(Source data begins)
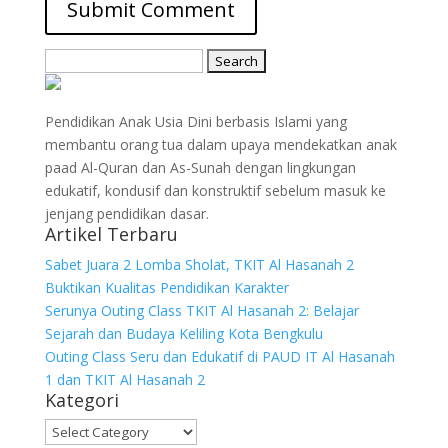
Search
for:
Pendidikan Anak Usia Dini berbasis Islami yang
membantu orang tua dalam upaya mendekatkan anak
paad Al-Quran dan As-Sunah dengan lingkungan
edukatif, kondusif dan konstruktif sebelum masuk ke
jenjang pendidikan dasar.
Artikel Terbaru
Sabet Juara 2 Lomba Sholat, TKIT Al Hasanah 2
Buktikan Kualitas Pendidikan Karakter
Serunya Outing Class TKIT Al Hasanah 2: Belajar
Sejarah dan Budaya Keliling Kota Bengkulu
Outing Class Seru dan Edukatif di PAUD IT Al Hasanah
1 dan TKIT Al Hasanah 2
Kategori
Kategori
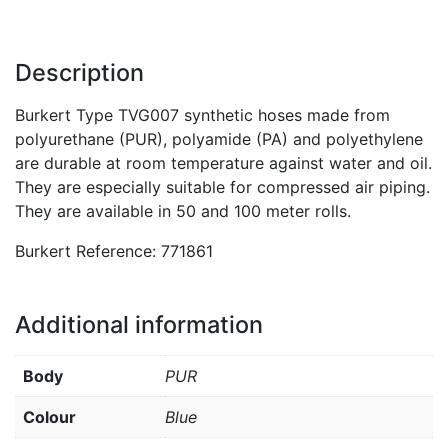
Description
Burkert Type TVG007 synthetic hoses made from
polyurethane (PUR), polyamide (PA) and polyethylene
are durable at room temperature against water and oil.
They are especially suitable for compressed air piping.
They are available in 50 and 100 meter rolls.
Burkert Reference: 771861
Additional information
Body
PUR
Colour
Blue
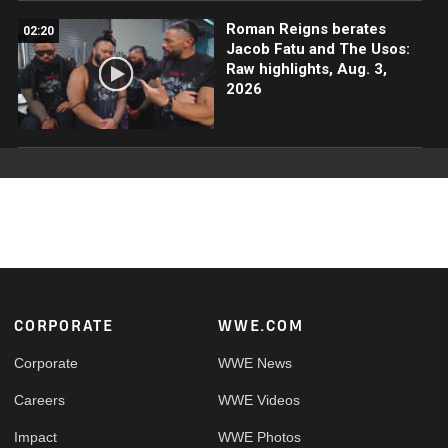
Roman Reigns berates
02:20
Jacob Fatu and The Usos:
Raw highlights, Aug. 3,
2026
Footer
CORPORATE
WWE.COM
Corporate
WWE News
Careers
WWE Videos
Impact
WWE Photos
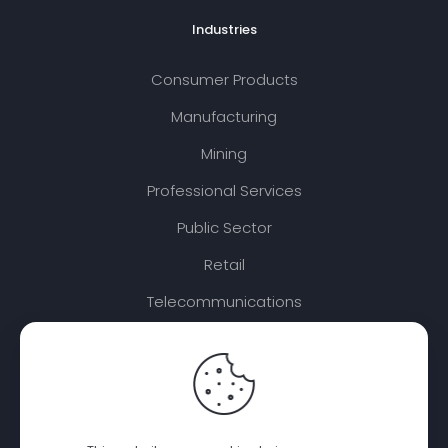
Industries
Consumer Products
Manufacturing
Mining
Professional Services
Public Sector
Retail
Telecommunications
Travel and Transport
Disclaimer: PTP Integrated renders certain SAP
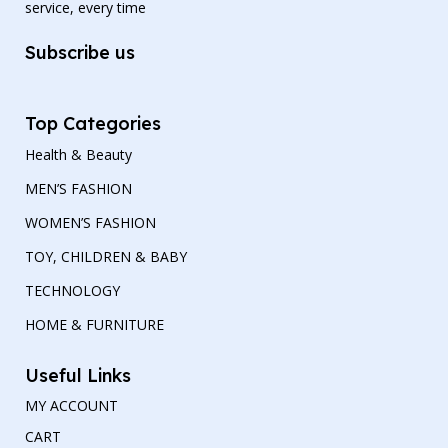
service, every time
Subscribe us
Top Categories
Health & Beauty
MEN’S FASHION
WOMEN’S FASHION
TOY, CHILDREN & BABY
TECHNOLOGY
HOME & FURNITURE
Useful Links
MY ACCOUNT
CART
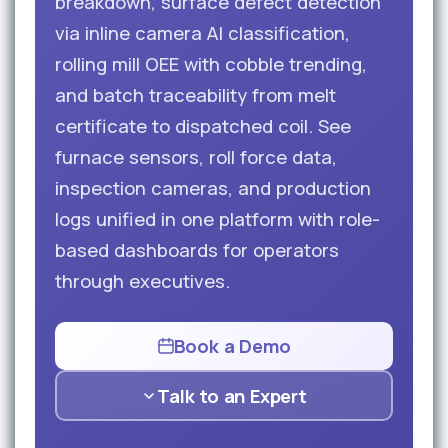
breakdown, surface defect detection
via inline camera AI classification,
rolling mill OEE with cobble trending,
and batch traceability from melt
certificate to dispatched coil. See
furnace sensors, roll force data,
inspection cameras, and production
logs unified in one platform with role-
based dashboards for operators
through executives.
Book a Demo
Talk to an Expert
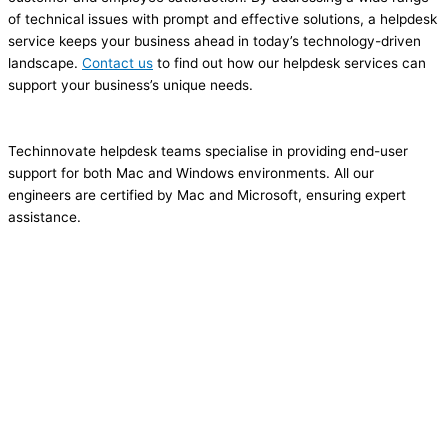
of technical issues with prompt and effective solutions, a helpdesk
service keeps your business ahead in today’s technology-driven
landscape.
Contact us
to find out how our helpdesk services can
support your business’s unique needs.
Techinnovate helpdesk teams specialise in providing end-user
support for both Mac and Windows environments. All our
engineers are certified by Mac and Microsoft, ensuring expert
assistance.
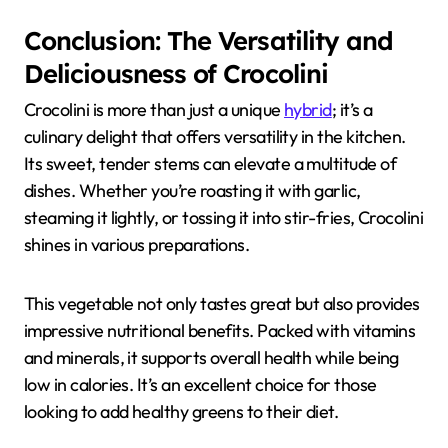
Conclusion: The Versatility and
Deliciousness of Crocolini
Crocolini is more than just a unique
hybrid
; it’s a
culinary delight that offers versatility in the kitchen.
Its sweet, tender stems can elevate a multitude of
dishes. Whether you’re roasting it with garlic,
steaming it lightly, or tossing it into stir-fries, Crocolini
shines in various preparations.
This vegetable not only tastes great but also provides
impressive nutritional benefits. Packed with vitamins
and minerals, it supports overall health while being
low in calories. It’s an excellent choice for those
looking to add healthy greens to their diet.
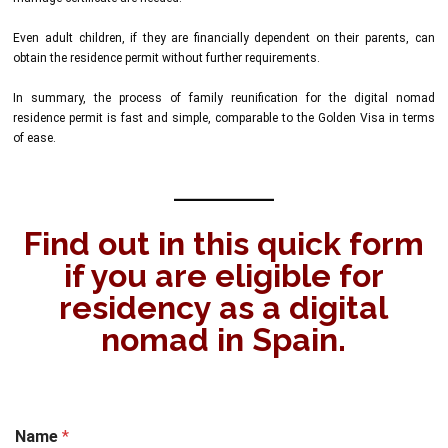
Even adult children, if they are financially dependent on their parents, can
obtain the residence permit without further requirements.
In summary, the process of family reunification for the digital nomad
residence permit is fast and simple, comparable to the Golden Visa in terms
of ease.
Find out in this quick form
if you are eligible for
residency as a digital
nomad in Spain.
Name
*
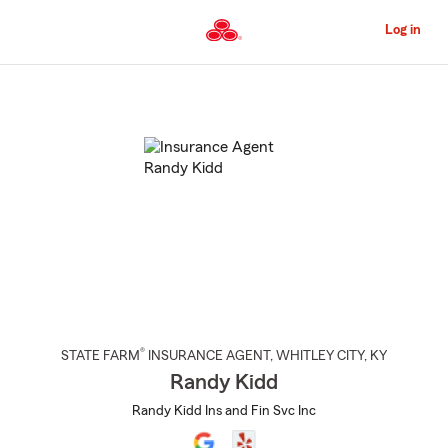
Skip
to
Log in
Main
Content
Start
Of
Main
Content
®
STATE FARM
INSURANCE AGENT
,
WHITLEY CITY
, KY
Randy Kidd
Randy Kidd Ins and Fin Svc Inc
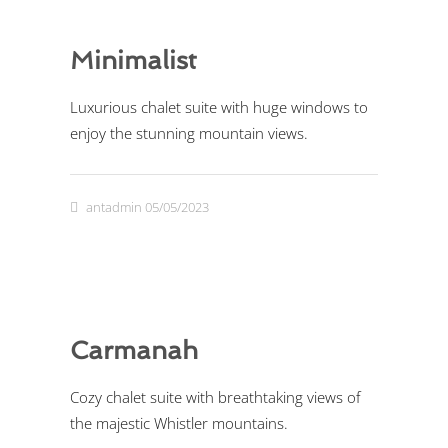
Minimalist
Luxurious chalet suite with huge windows to
enjoy the stunning mountain views.
antadmin
05/05/2023
Carmanah
Cozy chalet suite with breathtaking views of
the majestic Whistler mountains.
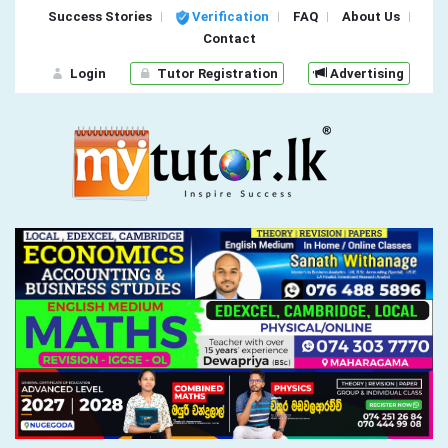
Success Stories
Verification
FAQ
About Us
Contact
Login
Tutor Registration
Advertising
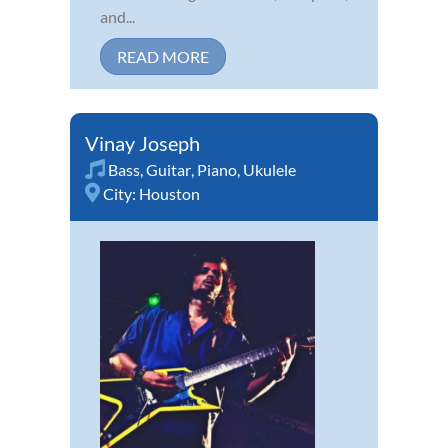
and...
READ MORE
Vinay Joseph
Bass
,
Guitar
,
Piano
,
Ukulele
City:
Houston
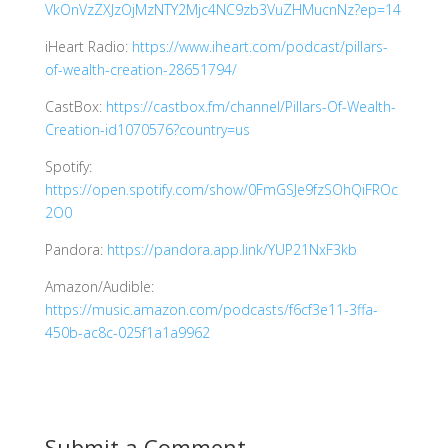
VkOnVzZXJzOjMzNTY2Mjc4NC9zb3VuZHMucnNz?ep=14
iHeart Radio:
https://www.iheart.com/podcast/pillars-
of-wealth-creation-28651794/
CastBox:
https://castbox.fm/channel/Pillars-Of-Wealth-
Creation-id1070576?country=us
Spotify:
https://open.spotify.com/show/0FmGSJe9fzSOhQiFROc
2O0
Pandora:
https://pandora.app.link/YUP21NxF3kb
Amazon/Audible:
https://music.amazon.com/podcasts/f6cf3e11-3ffa-
450b-ac8c-025f1a1a9962
Submit a Comment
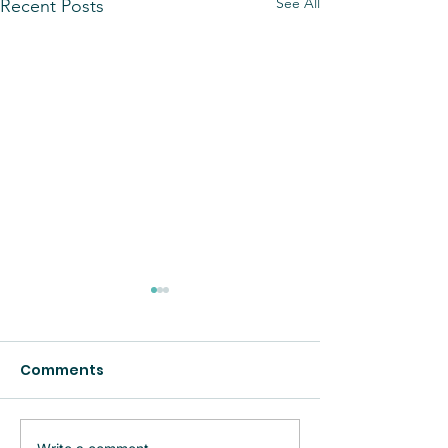
See All
Recent Posts
Comments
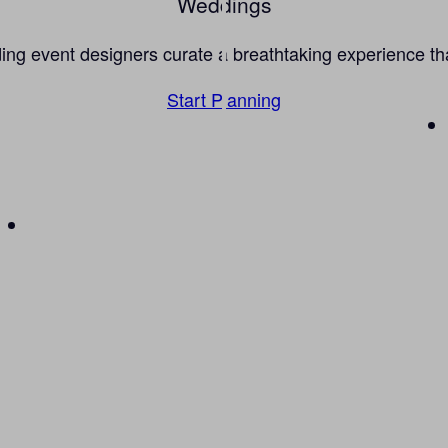
Weddings
g event designers curate a breathtaking experience that 
Start Planning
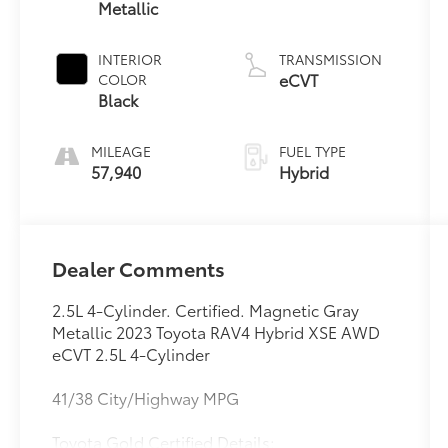
Metallic
INTERIOR
TRANSMISSION
eCVT
COLOR
Black
MILEAGE
FUEL TYPE
57,940
Hybrid
Dealer Comments
2.5L 4-Cylinder. Certified. Magnetic Gray
Metallic 2023 Toyota RAV4 Hybrid XSE AWD
eCVT 2.5L 4-Cylinder
41/38 City/Highway MPG
Toyota Gold Certified Details:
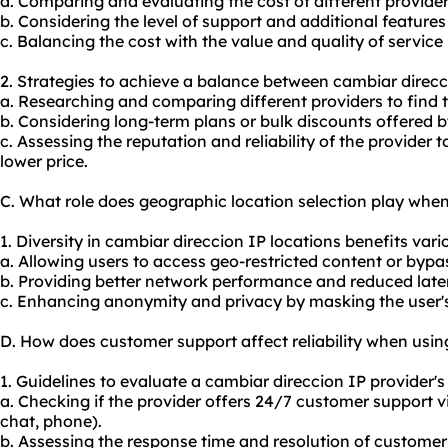
a. Comparing and evaluating the cost of different provider
b. Considering the level of support and additional features 
c. Balancing the cost with the value and quality of service
2. Strategies to achieve a balance between cambiar direcc
a. Researching and comparing different providers to find 
b. Considering long-term plans or bulk discounts offered b
c. Assessing the reputation and reliability of the provider t
lower price.
C. What role does geographic location selection play whe
1. Diversity in cambiar direccion IP locations benefits vario
a. Allowing users to access geo-restricted content or bypa
b. Providing better network performance and reduced laten
c. Enhancing anonymity and privacy by masking the user's 
D. How does customer support affect reliability when usin
1. Guidelines to evaluate a cambiar direccion IP provider's
a. Checking if the provider offers 24/7 customer support vi
chat, phone).
b. Assessing the response time and resolution of customer 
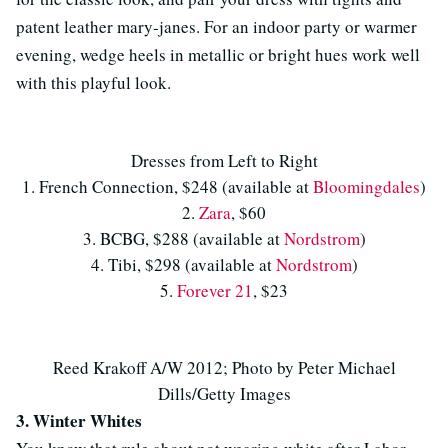
patent leather mary-janes. For an indoor party or warmer
evening, wedge heels in metallic or bright hues work well
with this playful look.
Dresses from Left to Right
1. French Connection, $248 (available at
Bloomingdales
)
2.
Zara
, $60
3. BCBG, $288 (available at
Nordstrom
)
4. Tibi, $298 (available at
Nordstrom
)
5.
Forever 21
, $23
Reed Krakoff A/W 2012; Photo by Peter Michael
Dills/Getty Images
3. Winter Whites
(Source data ends)
What is needed is each line of the entries that contains the word "chalet".

Luxurious chalet suite with huge windows to
Cozy chalet suite with breathtaking views of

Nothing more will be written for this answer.